Takahashi M, Tomizawa K, Sato K, Ohtake A, Omori A
Mitsubishi Kasei Institute of Life Sciences (Project 2), Tokyo, Japan.
FEBS Lett. 1995 Sep 18;372(1):59-64. doi: 10.1016/0014-5793(95)00955-9.
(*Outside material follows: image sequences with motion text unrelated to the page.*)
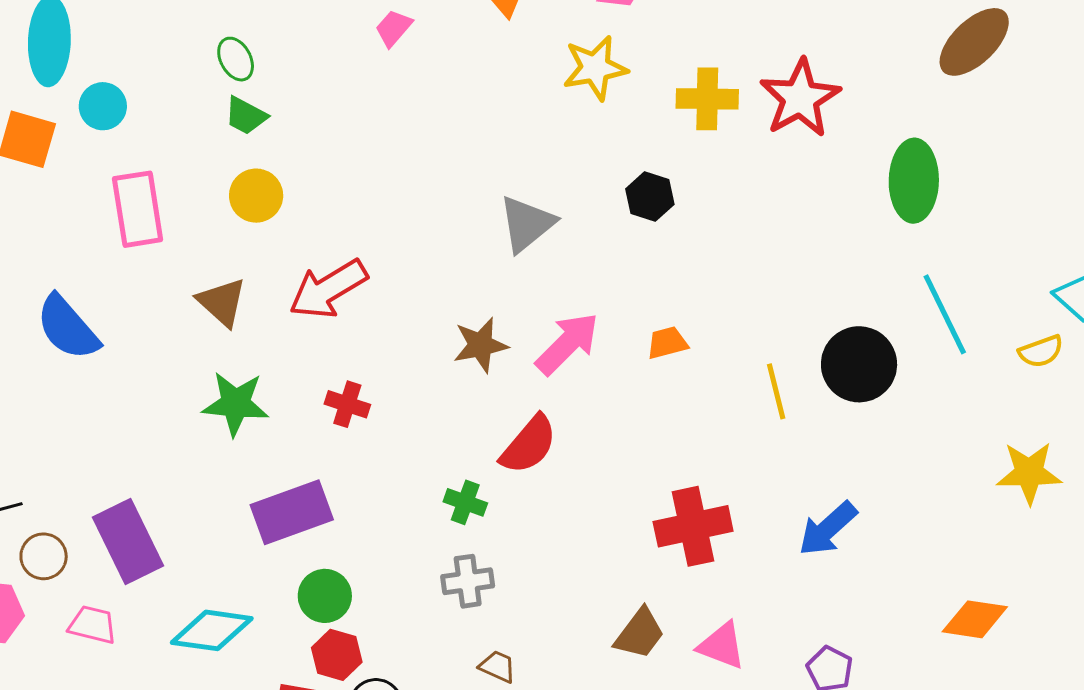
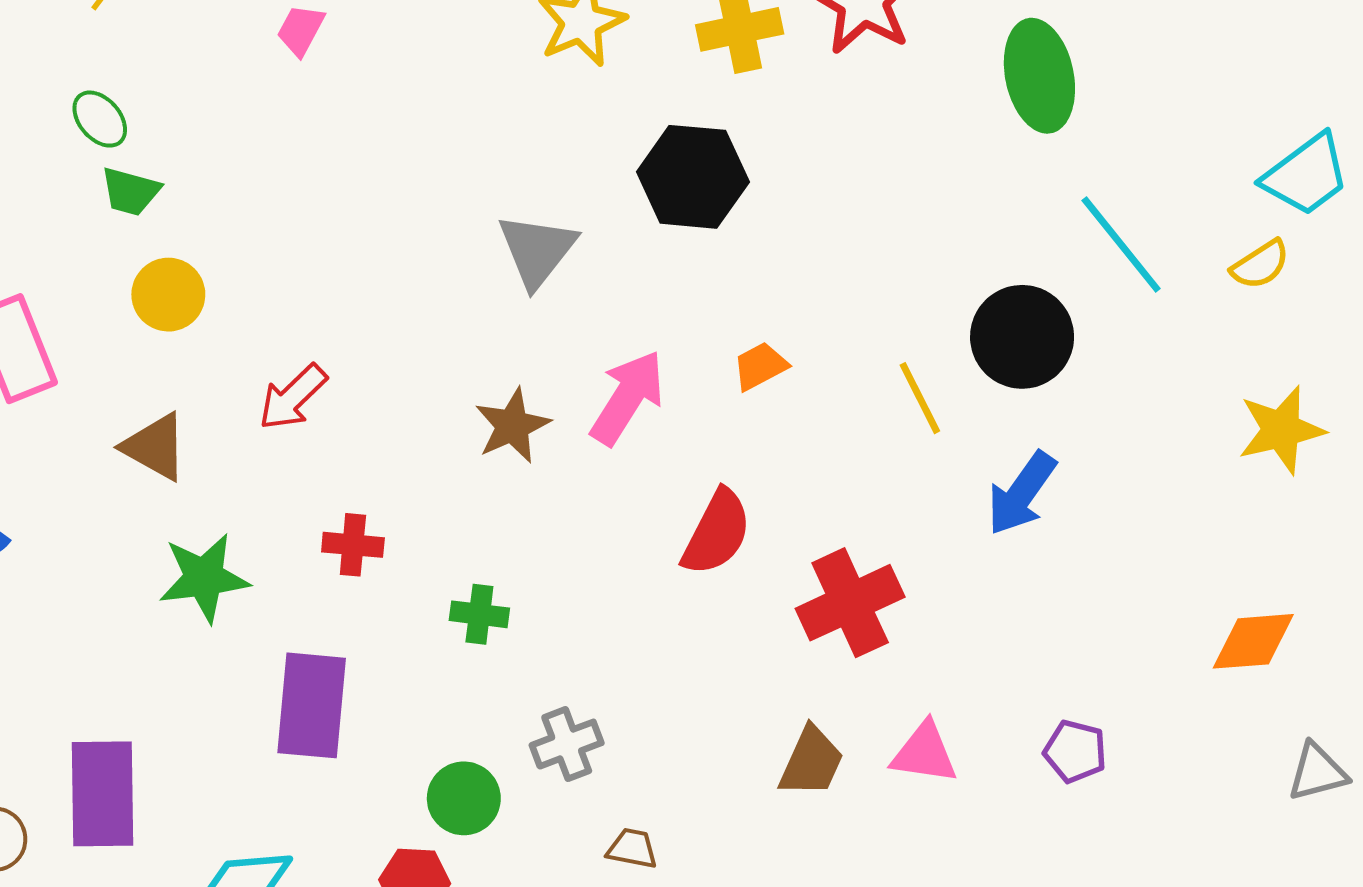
black hexagon: (650, 197) -> (693, 177), size x1.6
red arrow: (328, 289) -> (293, 397), size x0.7
red semicircle: (529, 445) -> (717, 533), moved
green cross: (465, 502) -> (479, 614), moved
purple rectangle: (292, 512) -> (312, 705), turned -52
blue arrow: (828, 529) -> (1021, 493), moved
purple rectangle: (128, 542) -> (102, 794), turned 38
green circle: (325, 596) -> (464, 798), moved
During purification of tau protein kinase I and II from the bovine brain extract, a new tau protein kinase was detected and purified with phosphocellulose, gel filtration, S-Sepharose and AF-Heparin column chromatography. The molecular mass of the enzyme was determined to be 32 kDa by gel filtration and activity staining on SDS-PAGE. The enzyme is a Ser/Thr protein kinase phosphorylating tau, beta-tubulin, MAP2 and alpha-casein. Employing many synthetic peptides, the recognition site of this enzyme appears to be -SR-. The enzyme requires no second messenger and is inhibited with high concentration of heparin, but not by inhibitors of CKI. These results indicate that this enzyme, tau-tubulin kinase is novel and distinct from TPKI, II and CKI, II.
在从牛脑提取物中纯化tau蛋白激酶I和II的过程中,检测到一种新的tau蛋白激酶,并通过磷酸纤维素、凝胶过滤、S-Sepharose和AF-肝素柱色谱法进行了纯化。通过凝胶过滤和SDS-PAGE上的活性染色,确定该酶的分子量为32 kDa。该酶是一种Ser/Thr蛋白激酶,可磷酸化tau、β-微管蛋白、MAP2和α-酪蛋白。使用多种合成肽,该酶的识别位点似乎是-SR-。该酶不需要第二信使,并且会被高浓度的肝素抑制,但不会被CKI的抑制剂抑制。这些结果表明,这种酶,即tau-微管蛋白激酶是新的,与TPKI、II和CKI、II不同。